Fargo (10/9c, FX): Thankfully no bizarre deus ex machina this week, just straightforward suspenseful storytelling in the next-to-last episode of this one-of-a-kind crime drama. It’s an especially good episode for the two heroines: former chief Gloria (Carrie Coon), who gets an earful from a repentant Emmit (Ewan McGregor) before the case goes sideways again, thanks to the diabolical machinations of Varga (David Thewlis) & surviving crew. But Varga may have met his match in Nikki (a marvelous Mary Elizabeth Winstead), who arranges a defiant face-to-face meeting that left me breathlessly anticipating next week’s finale.

Emogenius (9/8c, GSN): Cue the smiley faces. Like Concentration with emojis, this new game show asks contestants to decipher pop-culture phrases told in strings of emojis, then send each other emojis to get their partner to guess the message. GSN says the host, Hunter March of AwesomenessTV, is at 26 the youngest host of a non-kids’ game show—and he has a pedigree. His grandfather, Hal March, hosted the classic The $64,000 Question in the 1950s.

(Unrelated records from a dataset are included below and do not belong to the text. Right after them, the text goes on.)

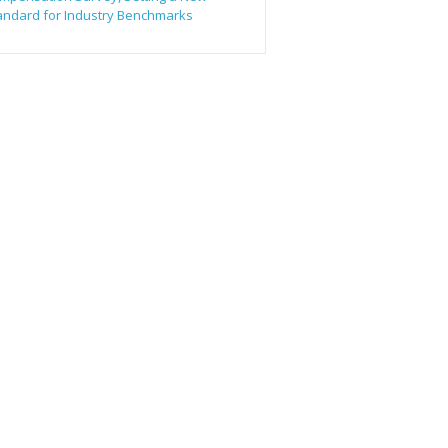
andard for Industry Benchmarks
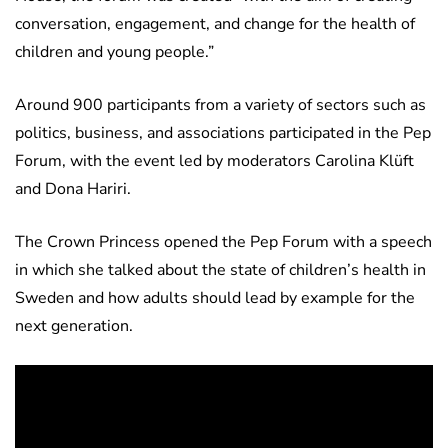
conversation, engagement, and change for the health of
children and young people.”
Around 900 participants from a variety of sectors such as
politics, business, and associations participated in the Pep
Forum, with the event led by moderators Carolina Klüft
and Dona Hariri.
The Crown Princess opened the Pep Forum with a speech
in which she talked about the state of children’s health in
Sweden and how adults should lead by example for the
next generation.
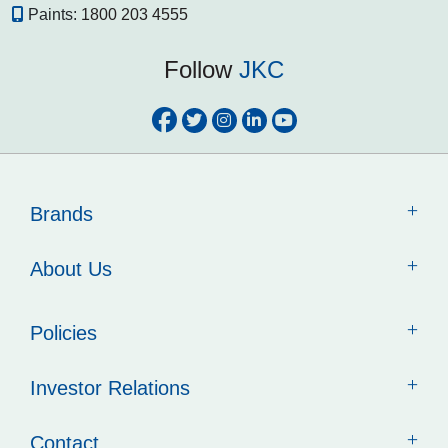
Paints:
1800 203 4555
Follow
JKC
Brands
About Us
Policies
Investor Relations
Contact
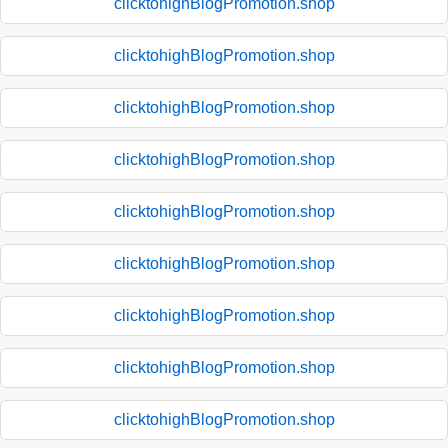
clicktohighBlogPromotion.shop
clicktohighBlogPromotion.shop
clicktohighBlogPromotion.shop
clicktohighBlogPromotion.shop
clicktohighBlogPromotion.shop
clicktohighBlogPromotion.shop
clicktohighBlogPromotion.shop
clicktohighBlogPromotion.shop
clicktohighBlogPromotion.shop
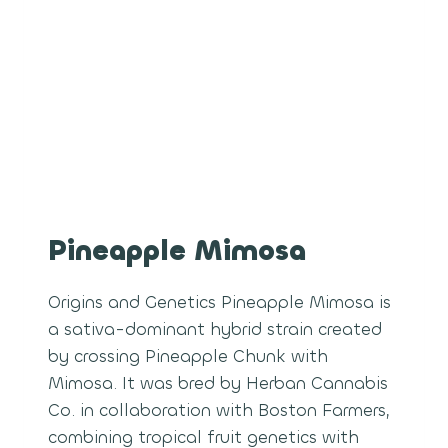
Pineapple Mimosa
Origins and Genetics Pineapple Mimosa is
a sativa-dominant hybrid strain created
by crossing Pineapple Chunk with
Mimosa. It was bred by Herban Cannabis
Co. in collaboration with Boston Farmers,
combining tropical fruit genetics with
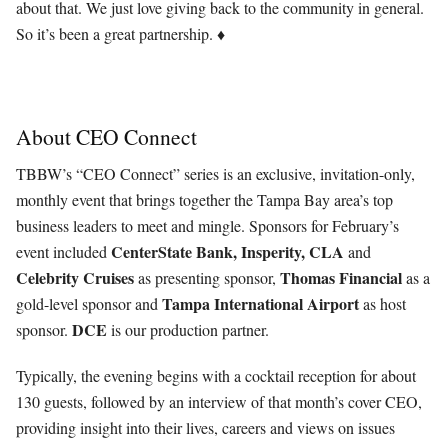
about that. We just love giving back to the community in general.
So it’s been a great partnership. ♦
About CEO Connect
TBBW’s “CEO Connect” series is an exclusive, invitation-only,
monthly event that brings together the Tampa Bay area’s top
business leaders to meet and mingle. Sponsors for February’s
CenterState Bank, Insperity, CLA
event included
and
Celebrity Cruises
Thomas
Financial
as presenting sponsor,
as a
Tampa International Airport
gold-level sponsor and
as host
DCE
sponsor.
is our production partner.
Typically, the evening begins with a cocktail reception for about
130 guests, followed by an interview of that month’s cover CEO,
providing insight into their lives, careers and views on issues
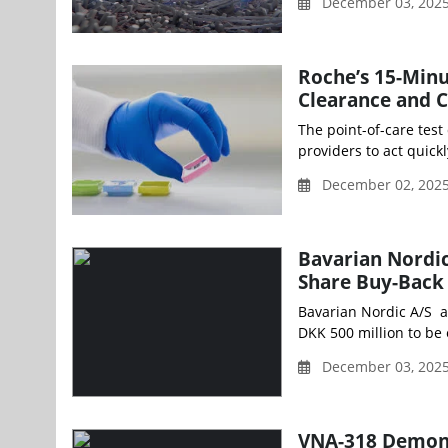
December 03, 202
Roche’s 15-Min
Clearance and 
The point-of-care test
providers to act quick
December 02, 2025
Bavarian Nordic
Share Buy-Back
Bavarian Nordic A/S a
DKK 500 million to be 
December 03, 202
VNA-318 Demonst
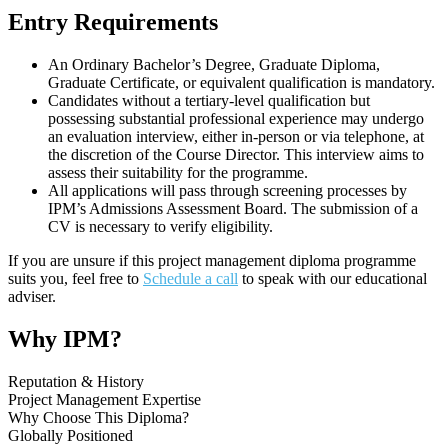
Entry Requirements
An Ordinary Bachelor’s Degree, Graduate Diploma,
Graduate Certificate, or equivalent qualification is mandatory.
Candidates without a tertiary-level qualification but
possessing substantial professional experience may undergo
an evaluation interview, either in-person or via telephone, at
the discretion of the Course Director. This interview aims to
assess their suitability for the programme.
All applications will pass through screening processes by
IPM’s Admissions Assessment Board. The submission of a
CV is necessary to verify eligibility.
If you are unsure if this project management diploma programme
suits you, feel free to
Schedule a call
to speak with our educational
adviser.
Why IPM?
Reputation & History
Project Management Expertise
Why Choose This Diploma?
Globally Positioned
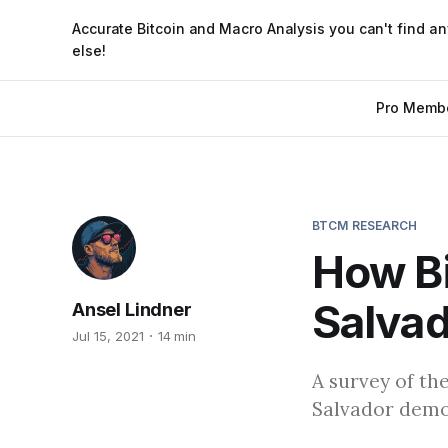
Accurate Bitcoin and Macro Analysis you can't find a
else!
Pro Memb
BTCM RESEARCH
How Bi
Salvad
Ansel Lindner
Jul 15, 2021
14 min
A survey of th
Salvador demon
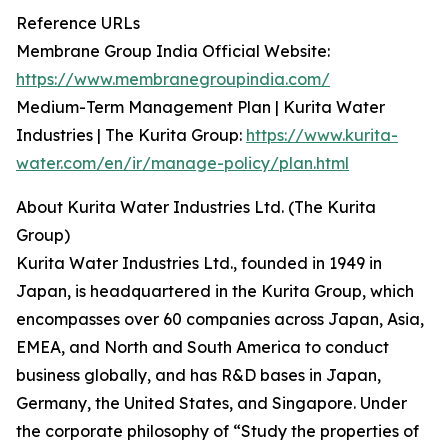
Reference URLs
Membrane Group India Official Website:
https://www.membranegroupindia.com/
Medium-Term Management Plan | Kurita Water
Industries | The Kurita Group:
https://www.kurita-
water.com/en/ir/manage-policy/plan.html
About Kurita Water Industries Ltd. (The Kurita
Group)
Kurita Water Industries Ltd., founded in 1949 in
Japan, is headquartered in the Kurita Group, which
encompasses over 60 companies across Japan, Asia,
EMEA, and North and South America to conduct
business globally, and has R&D bases in Japan,
Germany, the United States, and Singapore. Under
the corporate philosophy of “Study the properties of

Inside Wednesday TV: A new season of Discovery’s Alaskan Bush People (9/8c) promises (or threatens) dark times for the Browns. Will they actually have to leave Alaska? … In one of many episodes that confirmed fans’ love for NBC’s This Is Us (10/9c), Toby (Chris Sullivan) prepares a special day for Kate (Chrissy Metz) to remind her how special she is, while Rebecca (Mandy Moore) unexpectedly encounters William (Ron Cephas Jones), biological father of Randall (Sterling K. Brown), at her son’s house. That painful backstory is one of the dramatic spines of the first season. … Syfy’s gruesomely ghastly Blood Drive (10/9c) aims to recapture the gory glories of grindhouse cinema with its depiction of a cross-country death race in cars fueled by human blood. It only made me want to watch Mad Max: Fury Road again.